Channel Capacity

We measure data rate in bits per second (bps)
Bandwidth, as before, the difference in frequencies.
- Stallings seems to drop down to bandwidth means primary frequency
Rule of thumb: The greater the bandwidth, the more expensive the system.
But we know the greater the bandwidth the greater the bps.
Nyquist models maximum bandwidth
- C = 2*B*log₂M
- B is the bandwidth in Hz.
- M is the number of voltage levels being detected.
- For us, M has been high and low, but it can be more if we wish.
- This is really voltage levels.
Example: What is the data rate for a system with a bandwidth of 4kHz that uses 8 levels of signaling.
```
C = 2*B*log₂M
   M = 8
   B = 4x10³
C = 2 * 4x10³ * lg (8)
  = 24 kbps
   
```
Notice for 2 levels, Nyquist's is what we have been using.
the problem with M>2 is distinguishing between signals.
A Second formula, Shannon's, relates data rate to noise.
SNR - signal to noise ratio
SNR_dB = 10 log₁₀(signal power)/(noise power)
SNR_dB = 10 log SNR
Shannon's states: C = B lg(1+SNR), where B is the bandwidth in Hz.
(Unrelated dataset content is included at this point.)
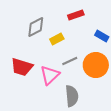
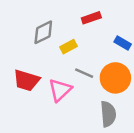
gray line: (70, 61) -> (84, 73), turned 49
gray semicircle: (72, 96) -> (108, 114), moved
Stallings does an exmaple:

Suppose that the spectrum of a channel is between 3MHz and 4MHz.
and SNR_dB = 24dB.
   B = 4MHz - 3MHz = 1MHz
   24dB = 10 log (SNR)
       2.4dB = log (SNR)
       10^2.4 = SNR
       251 = SNR

   Shannon's  Tells us that 
       C = 1MHz*lg(251+1) = 8x10⁶bps

   But by Nyquest's we have
       8x10⁶ =2* 1x10⁶lg(M)
       4 = lg(M)
       M = 16

    So we would need to use 16 levels to achieve this data rate.